This follows sales trends in the first four months that have fallen short of our previous forecasts of a 5%-10% sales value decline, and also reflects the more prominent downward pressure in new home prices.

The new home ASP had been stable relative to GFA in previous years, with changes of +4%, -2%, and +6% in 2021, 2022 and 2023, respectively, due partially to a sales mix shift toward higher-tier cities where home prices are on average more expensive.

Fitch’s previous expectation was that the sales mix shift towards higher-tier cities would continue to balance out price tensions in smaller cities this year, but recent trends indicate a more intense decline in prices than previously forecast, especially as ASP in higher-tier cities also begin to see greater downward pressure.

This has prompted us to revise our forecasts to a 5% decline in ASP in 2024, factoring in the 4M24 pricing trend and potential policy impacts.

The recent relaxation of purchase restrictions in some higher-tier cities and the latest policy package from the central bank could help to stabilize sales in these regions to an extent, while the impact on the lower-tier cities is likely to be much more limited.

Fitch believes the shift in sales mix will continue, as seen in the first quarter with a 46% YoY sales drop in tier-3 cities compared with the approximate 37% decline in both tier-1 and tier-2 cities.

Our updated forecasts estimate a range of 800 million to 850 million sq m of GFA to be sold in 2024, adjusted down from the previous projection of 850-900 million.

The lower bound at 800 million is based on a 5% decline to the 2H23 monthly run rates, implying a run rate of 68 million sq m between May and December 2024.

This reflects our expectation that the latest policy aid for the housing market will help to ease some downward pressure seen in 4M24. Sales in 4M24 fell 31% from a year ago.

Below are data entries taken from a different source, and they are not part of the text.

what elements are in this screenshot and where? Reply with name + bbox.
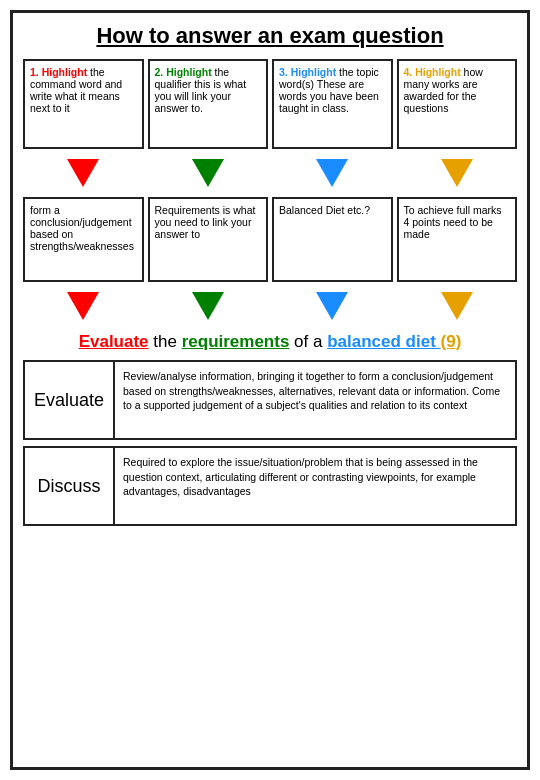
arrow-cell-4 [397, 159, 518, 187]
mid-row: form a conclusion/judgement based on str… [23, 197, 517, 282]
top-box-2: 2. Highlight the qualifier this is what … [148, 59, 269, 149]
top-row: 1. Highlight the command word and write … [23, 59, 517, 149]
sentence-row: Evaluate the requirements of a balanced … [23, 330, 517, 354]
arrow-blue [316, 159, 348, 187]
arrow-orange-2 [441, 292, 473, 320]
arrow-cell-6 [148, 292, 269, 320]
arrow-orange [441, 159, 473, 187]
top-box-4: 4. Highlight how many works are awarded … [397, 59, 518, 149]
requirements-word: requirements [182, 332, 290, 351]
mid-box-4: To achieve full marks 4 points need to b… [397, 197, 518, 282]
nine-word: (9) [441, 332, 462, 351]
arrow-cell-2 [148, 159, 269, 187]
step3-highlight: Highlight [291, 66, 337, 78]
arrow-green [192, 159, 224, 187]
arrow-row-2 [23, 288, 517, 324]
def-label-evaluate: Evaluate [25, 362, 115, 438]
arrow-cell-3 [272, 159, 393, 187]
top-box-3: 3. Highlight the topic word(s) These are… [272, 59, 393, 149]
arrow-red [67, 159, 99, 187]
mid-box-1: form a conclusion/judgement based on str… [23, 197, 144, 282]
def-discuss-label-text: Discuss [37, 476, 100, 497]
arrow-row-1 [23, 155, 517, 191]
arrow-cell-7 [272, 292, 393, 320]
arrow-cell-5 [23, 292, 144, 320]
def-box-discuss: Discuss Required to explore the issue/si… [23, 446, 517, 526]
step4-number: 4. [404, 66, 416, 78]
step4-highlight: Highlight [415, 66, 461, 78]
page-title: How to answer an exam question [23, 23, 517, 49]
def-box-evaluate: Evaluate Review/analyse information, bri… [23, 360, 517, 440]
mid-text-2: Requirements is what you need to link yo… [155, 204, 256, 240]
balanced-diet-word: balanced diet [327, 332, 440, 351]
mid-text-1: form a conclusion/judgement based on str… [30, 204, 134, 252]
mid-text-3: Balanced Diet etc.? [279, 204, 370, 216]
evaluate-word: Evaluate [79, 332, 149, 351]
step1-highlight: Highlight [42, 66, 88, 78]
arrow-cell-8 [397, 292, 518, 320]
def-discuss-text: Required to explore the issue/situation/… [115, 448, 515, 524]
mid-box-3: Balanced Diet etc.? [272, 197, 393, 282]
step1-number: 1. [30, 66, 42, 78]
def-evaluate-text: Review/analyse information, bringing it … [115, 362, 515, 438]
arrow-blue-2 [316, 292, 348, 320]
def-evaluate-label-text: Evaluate [34, 390, 104, 411]
arrow-cell-1 [23, 159, 144, 187]
arrow-green-2 [192, 292, 224, 320]
step2-number: 2. [155, 66, 167, 78]
def-label-discuss: Discuss [25, 448, 115, 524]
sentence-middle2: of a [294, 332, 327, 351]
main-container: How to answer an exam question 1. Highli… [10, 10, 530, 770]
arrow-red-2 [67, 292, 99, 320]
sentence-middle1: the [153, 332, 181, 351]
mid-box-2: Requirements is what you need to link yo… [148, 197, 269, 282]
step2-highlight: Highlight [166, 66, 212, 78]
mid-text-4: To achieve full marks 4 points need to b… [404, 204, 502, 240]
step3-number: 3. [279, 66, 291, 78]
top-box-1: 1. Highlight the command word and write … [23, 59, 144, 149]
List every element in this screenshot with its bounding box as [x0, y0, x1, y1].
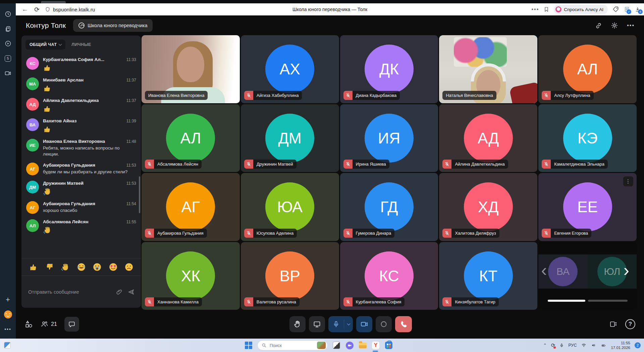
- participant-name: Ханнанова Камилла: [154, 297, 202, 306]
- laugh-reaction-button[interactable]: [77, 262, 86, 272]
- page-title: Школа юного переводчика — Толк: [292, 7, 367, 12]
- send-icon[interactable]: [127, 288, 135, 296]
- message-input[interactable]: [28, 289, 111, 295]
- raise-hand-button[interactable]: [289, 316, 306, 332]
- participant-video-tile[interactable]: Иванова Елена Викторовна: [142, 35, 240, 103]
- tab-counter[interactable]: 5: [4, 54, 12, 62]
- participant-name: Дружинин Матвей: [253, 160, 297, 169]
- participant-tile[interactable]: ДКДиана Кадырбакова: [340, 35, 438, 103]
- heart-eyes-reaction-button[interactable]: [109, 262, 118, 272]
- participant-tile[interactable]: ИЯИрина Яшиева: [340, 104, 438, 172]
- notification-badge[interactable]: 2: [635, 342, 641, 348]
- participant-tile[interactable]: ДМДружинин Матвей: [241, 104, 339, 172]
- participant-tile[interactable]: ГДГумерова Динара: [340, 173, 438, 241]
- header-more-icon[interactable]: •••: [627, 22, 635, 28]
- layout-shapes-icon[interactable]: [24, 320, 33, 329]
- participant-name-pill: Айлина Давлеткильдина: [442, 160, 508, 169]
- participant-tile[interactable]: ЮАЮсупова Аделина: [241, 173, 339, 241]
- ask-alice-button[interactable]: Спросить Алису AI: [554, 5, 608, 14]
- message-text: будем ли мы разбирать и другие стили?: [43, 169, 136, 175]
- screen-share-button[interactable]: [309, 316, 325, 332]
- end-call-button[interactable]: [395, 316, 412, 332]
- record-button[interactable]: [376, 316, 392, 332]
- participant-avatar: ДК: [365, 45, 414, 94]
- participant-tile[interactable]: АДАйлина Давлеткильдина: [439, 104, 537, 172]
- reload-icon[interactable]: ⟳: [34, 6, 40, 13]
- chat-scrollbar[interactable]: [139, 176, 140, 213]
- thumbs-down-reaction-button[interactable]: [45, 262, 54, 272]
- prev-page-icon[interactable]: ‹: [541, 261, 547, 279]
- participant-tile[interactable]: ЕЕ⋮Евгения Егорова: [538, 173, 637, 241]
- start-button[interactable]: [244, 341, 253, 350]
- taskbar-store-icon[interactable]: [384, 341, 393, 350]
- participant-tile[interactable]: ВРВалитова русалина: [241, 242, 339, 310]
- taskbar-corner-icon[interactable]: [4, 342, 11, 349]
- sidebar-more-icon[interactable]: •••: [4, 325, 12, 333]
- room-name-pill[interactable]: Школа юного переводчика: [73, 19, 153, 32]
- frown-reaction-button[interactable]: [124, 262, 133, 272]
- participant-name: Айгиза Хабибуллина: [253, 91, 302, 100]
- tab-general-chat[interactable]: ОБЩИЙ ЧАТ: [25, 40, 65, 50]
- taskbar-search[interactable]: [257, 340, 328, 350]
- history-icon[interactable]: [4, 10, 12, 18]
- participant-tile[interactable]: ХКХаннанова Камилла: [142, 242, 240, 310]
- back-icon[interactable]: ←: [22, 6, 28, 13]
- thumbs-up-reaction-button[interactable]: [29, 262, 38, 272]
- saved-doc-icon[interactable]: ✓: [624, 6, 630, 13]
- camera-button[interactable]: [356, 316, 372, 332]
- chat-toggle-button[interactable]: [64, 317, 79, 332]
- next-page-tile[interactable]: ВАЮЛ‹›: [538, 242, 637, 310]
- extensions-icon[interactable]: [612, 6, 619, 13]
- next-page-icon[interactable]: ›: [624, 261, 629, 279]
- mic-muted-icon: [244, 160, 253, 169]
- participant-tile[interactable]: АХАйгиза Хабибуллина: [241, 35, 339, 103]
- bookmark-icon[interactable]: [544, 6, 549, 12]
- browser-tab[interactable]: [41, 1, 66, 3]
- downloads-icon[interactable]: 4: [635, 6, 641, 13]
- attach-icon[interactable]: [116, 289, 123, 295]
- wifi-icon[interactable]: [581, 343, 587, 348]
- alice-smiley-icon[interactable]: [4, 310, 12, 318]
- taskbar-clock[interactable]: 11:55 17.01.2026: [611, 341, 630, 350]
- view-layout-icon[interactable]: [609, 320, 618, 328]
- language-indicator[interactable]: РУС: [568, 343, 577, 348]
- participant-tile[interactable]: КСКурбангалеева София: [340, 242, 438, 310]
- mic-options-chevron[interactable]: [344, 324, 353, 325]
- search-highlight-thumbnail[interactable]: [317, 342, 326, 349]
- cry-reaction-button[interactable]: [93, 262, 102, 272]
- collections-icon[interactable]: [4, 25, 12, 33]
- participant-video-tile[interactable]: Наталья Вячеславовна: [439, 35, 537, 103]
- taskbar-photos-icon[interactable]: [332, 341, 341, 350]
- microphone-button[interactable]: [328, 316, 353, 332]
- participant-tile[interactable]: КТКинзябулатов Тагир: [439, 242, 537, 310]
- address-bar[interactable]: bspuonline.ktalk.ru: [45, 6, 95, 12]
- participant-tile[interactable]: КЭКамалетдинова Эльнара: [538, 104, 637, 172]
- add-icon[interactable]: +: [4, 296, 12, 304]
- tray-sync-icon[interactable]: ⟳: [551, 342, 555, 348]
- play-icon[interactable]: [4, 40, 12, 48]
- help-button[interactable]: ?: [625, 319, 635, 329]
- toolbar-more-icon[interactable]: •••: [531, 6, 539, 12]
- participant-name-pill: Гумерова Динара: [343, 229, 395, 238]
- taskbar-yandex-browser-icon[interactable]: Y: [371, 341, 380, 350]
- participant-tile[interactable]: АГАубакирова Гульдания: [142, 173, 240, 241]
- search-input[interactable]: [269, 343, 314, 348]
- tab-personal-chat[interactable]: ЛИЧНЫЕ: [71, 42, 91, 47]
- taskbar-explorer-icon[interactable]: [358, 341, 367, 350]
- taskbar-chat-icon[interactable]: [345, 341, 354, 350]
- video-call-icon[interactable]: [4, 69, 12, 77]
- participant-tile[interactable]: ХДХалитова Диляфруз: [439, 173, 537, 241]
- tray-mic-icon[interactable]: [559, 343, 564, 348]
- volume-icon[interactable]: [591, 343, 596, 348]
- copy-link-icon[interactable]: [595, 22, 602, 29]
- participant-tile[interactable]: АЛАбсалямова Лейсян: [142, 104, 240, 172]
- tray-chevron-icon[interactable]: ⌃: [543, 343, 547, 348]
- participants-count[interactable]: 21: [41, 320, 57, 328]
- settings-gear-icon[interactable]: [611, 22, 618, 29]
- tile-menu-icon[interactable]: ⋮: [623, 176, 633, 186]
- battery-icon[interactable]: [601, 343, 606, 348]
- mic-muted-icon: [145, 160, 154, 169]
- wave-reaction-button[interactable]: [61, 262, 70, 272]
- participant-tile[interactable]: АЛАлсу Лутфуллина: [538, 35, 637, 103]
- page-indicator[interactable]: [538, 300, 637, 302]
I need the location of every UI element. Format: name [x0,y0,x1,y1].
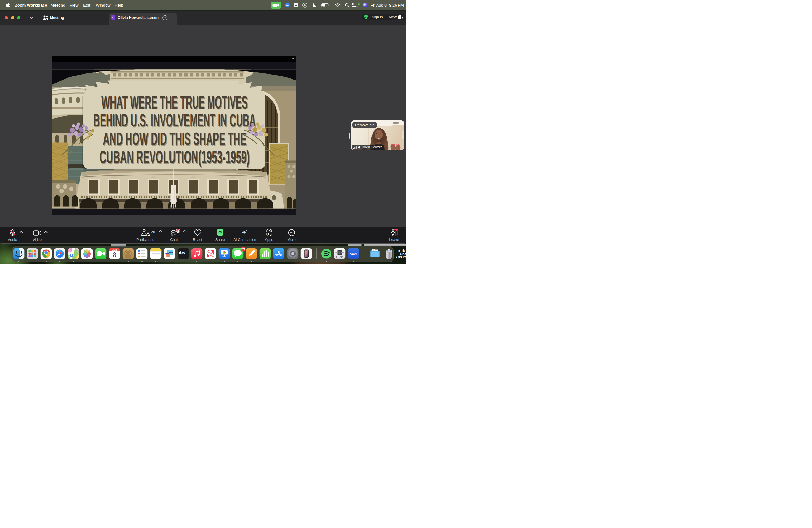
svg-text:CUBAN REVOLUTION(1953-1959): CUBAN REVOLUTION(1953-1959) [99,147,250,167]
svg-text:2: 2 [177,229,179,232]
svg-text:tv: tv [182,251,185,255]
svg-text:WHAT WERE THE TRUE MOTIVES: WHAT WERE THE TRUE MOTIVES [101,92,248,113]
svg-text:AUG: AUG [112,249,117,251]
svg-text:BEHIND U.S. INVOLVEMENT IN CUB: BEHIND U.S. INVOLVEMENT IN CUBA [93,111,256,130]
svg-text:zoom: zoom [349,252,358,255]
svg-text:zm: zm [286,4,289,6]
svg-text:8: 8 [113,251,117,259]
svg-text:AND HOW DID THIS SHAPE THE: AND HOW DID THIS SHAPE THE [103,129,246,149]
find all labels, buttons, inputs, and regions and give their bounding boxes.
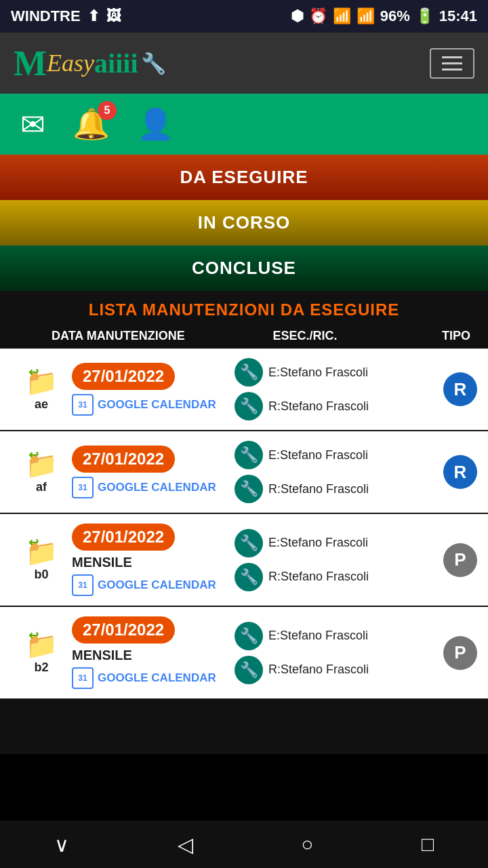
logo-m: M	[14, 43, 47, 83]
person-row-executor-b0: 🔧 E:Stefano Frascoli	[235, 529, 438, 557]
type-badge-b2: P	[443, 636, 477, 670]
row-id-b0: b0	[34, 568, 48, 582]
arrow-icon-b0: ↩	[28, 535, 39, 550]
header-tipo: TIPO	[397, 329, 477, 343]
recipient-name-af: R:Stefano Frascoli	[268, 482, 369, 496]
wrench-avatar-recipient-b0: 🔧	[235, 563, 263, 591]
row-persons-af: 🔧 E:Stefano Frascoli 🔧 R:Stefano Frascol…	[228, 441, 438, 503]
bottom-home-button[interactable]: ○	[301, 833, 313, 856]
bottom-down-button[interactable]: ∨	[54, 833, 69, 856]
bell-nav-button[interactable]: 🔔 5	[73, 106, 110, 142]
table-row[interactable]: 📁 ↩ b0 27/01/2022 MENSILE 31 GOOGLE CALE…	[0, 514, 488, 606]
tab-in-corso[interactable]: IN CORSO	[0, 200, 488, 245]
mail-nav-button[interactable]: ✉	[20, 107, 45, 142]
gcal-button-af[interactable]: 31 GOOGLE CALENDAR	[72, 477, 216, 498]
hamburger-line-3	[442, 68, 462, 71]
user-icon: 👤	[137, 107, 174, 140]
battery-icon: 🔋	[415, 7, 434, 25]
bottom-back-button[interactable]: ◁	[178, 833, 193, 856]
arrow-icon-b2: ↩	[28, 628, 39, 643]
table-row[interactable]: 📁 ↩ ae 27/01/2022 31 GOOGLE CALENDAR 🔧 E…	[0, 349, 488, 430]
recipient-name-b2: R:Stefano Frascoli	[268, 663, 369, 677]
row-middle-af: 27/01/2022 31 GOOGLE CALENDAR	[72, 446, 228, 498]
type-badge-ae: R	[443, 372, 477, 406]
recipient-name-b0: R:Stefano Frascoli	[268, 570, 369, 584]
gcal-text-af: GOOGLE CALENDAR	[98, 481, 216, 494]
type-badge-b0: P	[443, 543, 477, 577]
notification-badge: 5	[98, 101, 117, 120]
list-title: LISTA MANUTENZIONI DA ESEGUIRE	[0, 291, 488, 325]
hamburger-line-1	[442, 56, 462, 58]
mail-icon: ✉	[20, 108, 45, 141]
nav-bar: ✉ 🔔 5 👤	[0, 94, 488, 155]
person-row-recipient-b2: 🔧 R:Stefano Frascoli	[235, 656, 438, 684]
wrench-avatar-recipient-af: 🔧	[235, 475, 263, 503]
date-badge-af: 27/01/2022	[72, 446, 175, 473]
bottom-recent-button[interactable]: □	[422, 833, 434, 856]
row-persons-b2: 🔧 E:Stefano Frascoli 🔧 R:Stefano Frascol…	[228, 622, 438, 684]
battery-label: 96%	[380, 7, 410, 25]
gcal-button-ae[interactable]: 31 GOOGLE CALENDAR	[72, 394, 216, 416]
row-id-b2: b2	[34, 660, 48, 675]
person-row-executor-b2: 🔧 E:Stefano Frascoli	[235, 622, 438, 650]
type-label-b0: MENSILE	[72, 555, 132, 570]
table-row[interactable]: 📁 ↩ af 27/01/2022 31 GOOGLE CALENDAR 🔧 E…	[0, 431, 488, 513]
date-badge-b0: 27/01/2022	[72, 524, 175, 551]
row-left-af: 📁 ↩ af	[11, 450, 72, 494]
wrench-avatar-executor-ae: 🔧	[235, 358, 263, 387]
gcal-icon-b2: 31	[72, 667, 94, 689]
row-left-b0: 📁 ↩ b0	[11, 538, 72, 582]
tab-da-eseguire[interactable]: DA ESEGUIRE	[0, 155, 488, 200]
image-icon: 🖼	[106, 7, 121, 25]
row-left-b2: 📁 ↩ b2	[11, 631, 72, 675]
logo-easy: Easy	[47, 49, 94, 77]
wrench-avatar-recipient-ae: 🔧	[235, 392, 263, 420]
executor-name-b2: E:Stefano Frascoli	[268, 629, 368, 643]
hamburger-button[interactable]	[430, 48, 474, 79]
recipient-name-ae: R:Stefano Frascoli	[268, 399, 369, 414]
bluetooth-icon: ⬢	[291, 7, 304, 25]
gcal-button-b0[interactable]: 31 GOOGLE CALENDAR	[72, 574, 216, 596]
gcal-icon-af: 31	[72, 477, 94, 498]
logo-wrench-icon: 🔧	[141, 52, 166, 75]
header-esec-ric: ESEC./RIC.	[214, 329, 397, 343]
person-row-recipient-b0: 🔧 R:Stefano Frascoli	[235, 563, 438, 591]
date-badge-b2: 27/01/2022	[72, 616, 175, 644]
upload-icon: ⬆	[87, 7, 100, 25]
header-data-manutenzione: DATA MANUTENZIONE	[11, 329, 214, 343]
status-bar: WINDTRE ⬆ 🖼 ⬢ ⏰ 📶 📶 96% 🔋 15:41	[0, 0, 488, 33]
gcal-text-b0: GOOGLE CALENDAR	[98, 578, 216, 592]
signal-icon: 📶	[357, 7, 375, 25]
type-label-b2: MENSILE	[72, 648, 132, 663]
maintenance-list-area: LISTA MANUTENZIONI DA ESEGUIRE DATA MANU…	[0, 291, 488, 754]
hamburger-line-2	[442, 62, 462, 64]
wrench-avatar-executor-b0: 🔧	[235, 529, 263, 557]
row-middle-ae: 27/01/2022 31 GOOGLE CALENDAR	[72, 363, 228, 416]
row-middle-b2: 27/01/2022 MENSILE 31 GOOGLE CALENDAR	[72, 616, 228, 689]
gcal-icon-b0: 31	[72, 574, 94, 596]
carrier-label: WINDTRE	[11, 7, 81, 25]
row-persons-ae: 🔧 E:Stefano Frascoli 🔧 R:Stefano Frascol…	[228, 358, 438, 420]
person-row-executor-ae: 🔧 E:Stefano Frascoli	[235, 358, 438, 387]
table-row[interactable]: 📁 ↩ b2 27/01/2022 MENSILE 31 GOOGLE CALE…	[0, 607, 488, 698]
gcal-button-b2[interactable]: 31 GOOGLE CALENDAR	[72, 667, 216, 689]
person-row-executor-af: 🔧 E:Stefano Frascoli	[235, 441, 438, 469]
wifi-icon: 📶	[333, 7, 351, 25]
row-left-ae: 📁 ↩ ae	[11, 368, 72, 412]
executor-name-b0: E:Stefano Frascoli	[268, 536, 368, 550]
bottom-navigation: ∨ ◁ ○ □	[0, 821, 488, 868]
person-row-recipient-af: 🔧 R:Stefano Frascoli	[235, 475, 438, 503]
row-middle-b0: 27/01/2022 MENSILE 31 GOOGLE CALENDAR	[72, 524, 228, 596]
logo: M Easy aiiii 🔧	[14, 43, 166, 83]
executor-name-ae: E:Stefano Frascoli	[268, 366, 368, 380]
row-id-af: af	[36, 480, 47, 494]
gcal-text-b2: GOOGLE CALENDAR	[98, 671, 216, 685]
list-header: DATA MANUTENZIONE ESEC./RIC. TIPO	[0, 325, 488, 347]
clock-label: 15:41	[439, 7, 477, 25]
tab-concluse[interactable]: CONCLUSE	[0, 245, 488, 291]
gcal-text-ae: GOOGLE CALENDAR	[98, 398, 216, 412]
wrench-avatar-executor-b2: 🔧	[235, 622, 263, 650]
wrench-avatar-executor-af: 🔧	[235, 441, 263, 469]
row-persons-b0: 🔧 E:Stefano Frascoli 🔧 R:Stefano Frascol…	[228, 529, 438, 591]
user-nav-button[interactable]: 👤	[137, 106, 174, 142]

Meanwhile, signs of stabilization in the secondary home market - observed in the first couple of months in 2024 - have diminished, with asking prices maintaining a downward trajectory, reflecting a dampening trend in homebuyer sentiment.

Fitch believes the significant unsold housing stock in many cities, which is constraining developers’ liquidity, is also weighing on homebuyers’ confidence.

The government has stepped up its efforts to reduce the inventory of unsold homes, but the scale of measures announced so far may only be capable of absorbing a fraction of the total stock.

The agency’s long-term housing outlook forecasts an average housing demand of 800 million sq m, consistent with the lower bound of our expectations for this year wherein private housing may supply only 600 million of these.

The remaining 200 million sq m gap may be addressed by public rental housing and existing housing stocks, as some local state-owned enterprises are purchasing unsold residential properties - as part of the government efforts to reduce unsold housing stock - to convert them for this purpose.

The 800 million sq m of annual sales is significantly lower than in previous years, suggesting the trend of sector consolidation may not abate for some time.